Also von der schreibweise her nimmt sich das denk ich nicht viel...

----------

## firefly

für wxpython gibt es nun auch ein buch  :Wink: 

http://www.wxpython.org/

----------

## Knieper

Fuer Python <-> QT gibt es ein Buch: http://www.commandprompt.com/community/pyqt/ ich wuerde aber Tkinter benutzen, weil man damit einfach am wenigsten Probleme hat. Es ist bei vielen Installationen dabei, man findet viele Beispiele und muss sich nicht erst in QT (pyqt)/GTK (pygtk) einarbeiten (bzw. gar installieren).

----------

## Vaarsuvius

python ist eine schoene sprache  :Smile: 

und wenns nur um frontends geht, dann finde ich braucht man sich zB wg. Geschwindigkeitsvorteilen nicht irgendwie mit C "rumplagen", soviel bringts da nicht. (C Liebhaber moegen mir das jetzt verzeihen  :Wink:  )

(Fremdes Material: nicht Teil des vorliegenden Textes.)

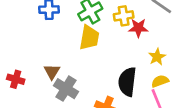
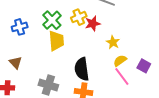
brown triangle: (52, 72) -> (16, 63), moved
black semicircle: (127, 82) -> (82, 69), moved

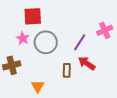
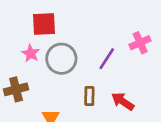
red arrow: (87, 63) -> (123, 101), moved

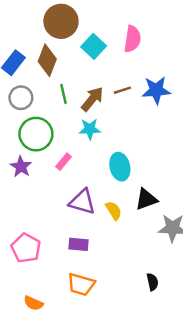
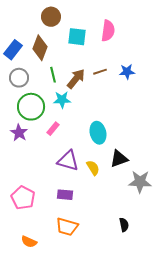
brown circle: (61, 21) -> (51, 17), size x0.7
cyan square: (94, 46) -> (77, 37), turned -36
blue star: (156, 90) -> (127, 72), size x0.7
cyan star: (90, 129) -> (62, 100), moved

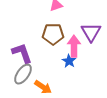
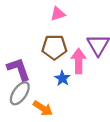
blue star: (69, 61) -> (62, 78), moved

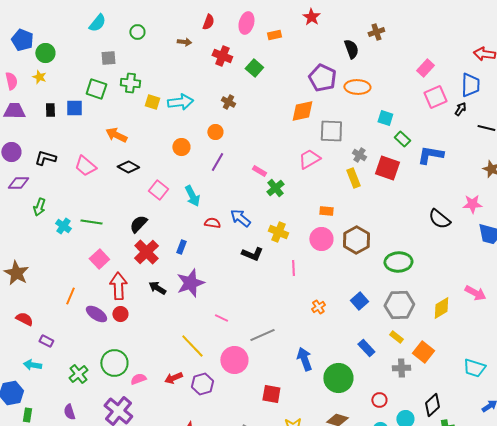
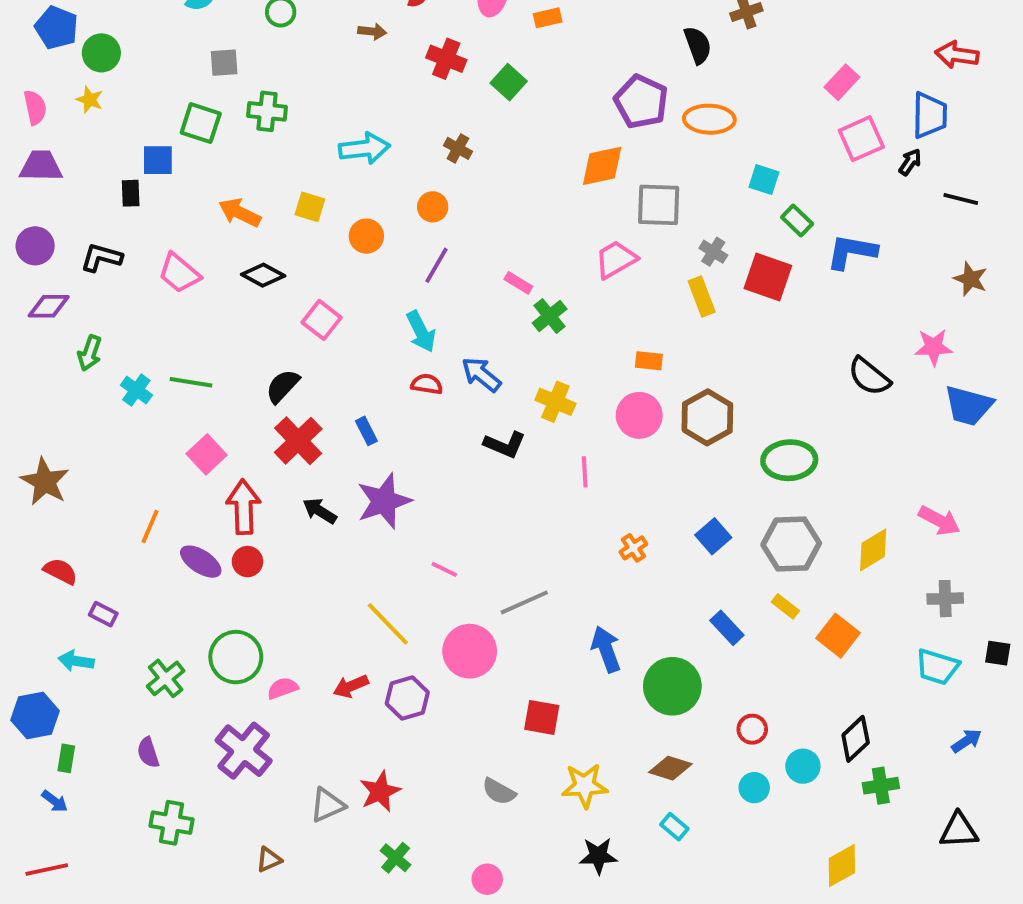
yellow square: (152, 102) -> (310, 207), moved
black rectangle: (50, 110) -> (131, 193), moved
cyan arrow: (192, 196) -> (421, 332), moved
blue rectangle: (181, 247) -> (366, 431), turned -48
gray cross: (401, 368) -> (945, 599), moved

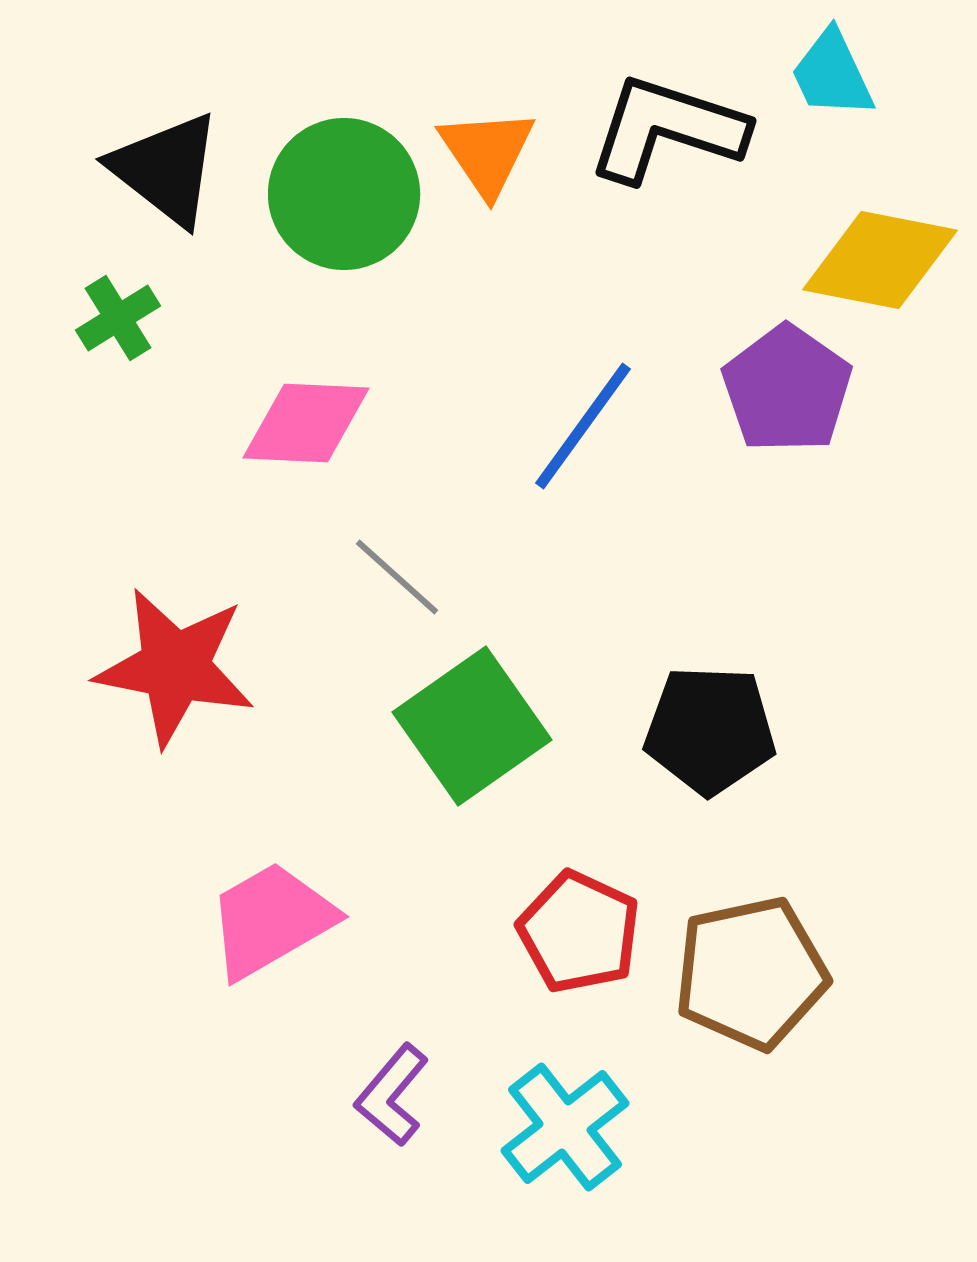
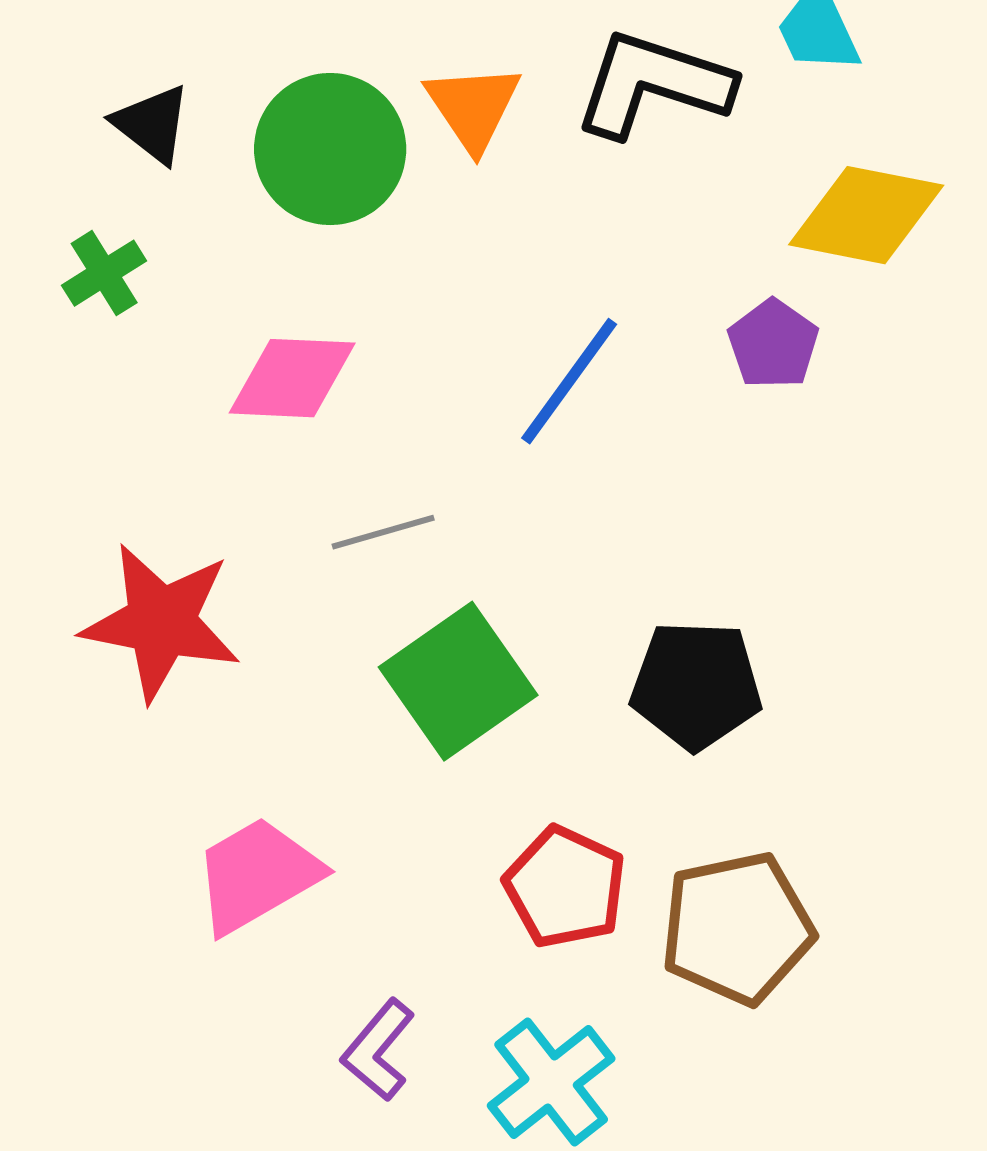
black triangle: (166, 169) -> (152, 124), size x0.7
purple pentagon: (787, 389) -> (773, 344), size x0.7
gray line: (397, 577) -> (383, 532), turned -58

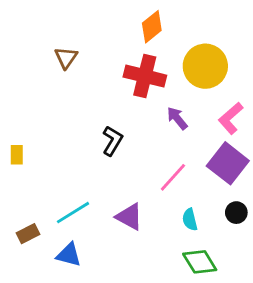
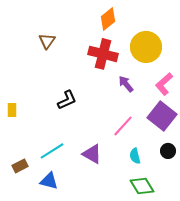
black L-shape: (112, 141) -> (67, 100), moved, turned 35

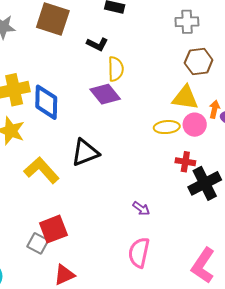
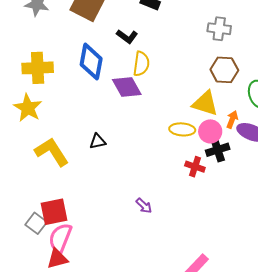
blue diamond: (46, 102) -> (91, 62), moved
black triangle: (85, 152) -> (98, 141), size x0.6
black cross: (205, 183) -> (218, 150), moved, size x0.7
pink semicircle: (139, 253) -> (60, 238), moved

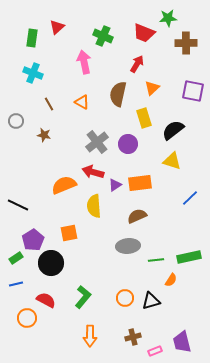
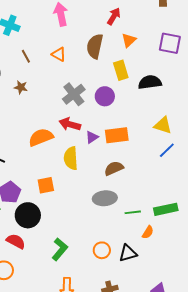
black semicircle: (173, 130) -> (150, 82), turned 30
yellow triangle: (172, 161) -> (163, 125), moved
red semicircle: (46, 300) -> (16, 241), moved

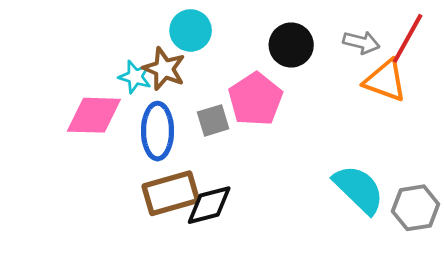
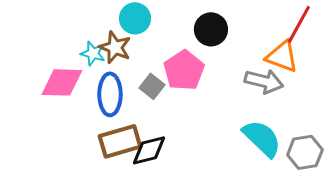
gray arrow: (361, 42) -> (264, 81), moved, size x1.4
gray square: (213, 120) -> (152, 86), turned -35

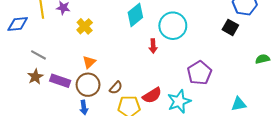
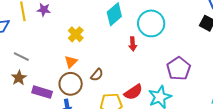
yellow cross: (85, 26) -> (76, 34), moved
purple rectangle: (60, 81) -> (42, 92), moved
brown semicircle: (116, 88) -> (97, 75), moved

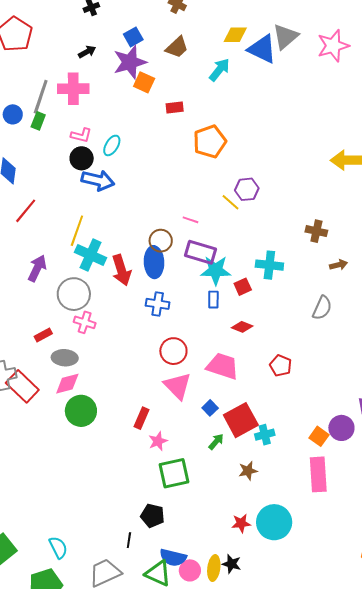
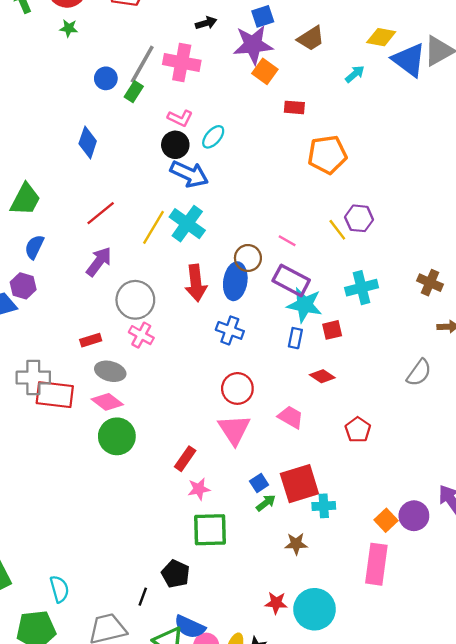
cyan arrow: (219, 70) -> (355, 74), size x0.7
red line: (26, 211) -> (101, 213), moved
cyan cross: (90, 255) -> (187, 224), moved
cyan cross: (269, 265) -> (362, 288), moved, turned -32
pink trapezoid: (222, 366) -> (291, 417), size x0.7
pink diamond: (67, 384) -> (107, 402), turned 40
red rectangle: (22, 386) -> (55, 395), turned -48
blue square: (210, 408) -> (259, 483), moved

Fuer die graphische oberflaeche wuerde ich pygtk waehlen.

hier ein paar links:

PyGTK Homepage

PyGTK Referenz

Ein erstes Tutorial

es gibt sonst auch noch massenhaft tuts zu dem thema im netz, einfach mal google arbeiten lassen.

ist schon ne weile her, dass ich was mit python gemacht habe, ich fands aber immer recht angenehm zu programmieren.

edit: achso ja ein python buch hatte ich mir damals ausgeliehen, ich kann dir noch nachschauen wie das hiess

edit2: find den namen nicht mehr, aber ich weiss noch dass es von o'reilly warLast edited by Vaarsuvius on Fri May 05, 2006 1:49 pm; edited 1 time in total

----------

## Hilefoks

Moin,

ich programmiere selbst u.A in Python und habe oft vor der Entscheidung gestanden mir ein geeignetes Toolkit suchen zu müssen. Da ich selbst sowohl KDE als auch Xfce nutze ist die Wahl immer schwer, - auf dem einem System ist kein GTK, auf dem anderen kein Qt. Vor allem ist es aber auch besonders schwer, wenn das Programm später auch unter Windows laufen soll, obwohl es natürlich fast alle Toolkits auch für Windows gibt.

Unter Python lassen sich meiner Meinung nach sowohl GTK als auch Qt konforabel programmieren, - für einfache Applikationen nutze ich aber, insbesondere wenn die Portierung auf Windows hinzu kommt, Tk.

Tk sieht zwar unter Unix scheiße aus, - dafür wird es aber bereits mit Python ausgeliefert und erzeugt so keine weiteren abhängigkeiten die unter Windows Probleme verursachen könnten.

Außerdem wird Tk, zumindest grundlegend, in fast jedem Python-Buch beschrieben.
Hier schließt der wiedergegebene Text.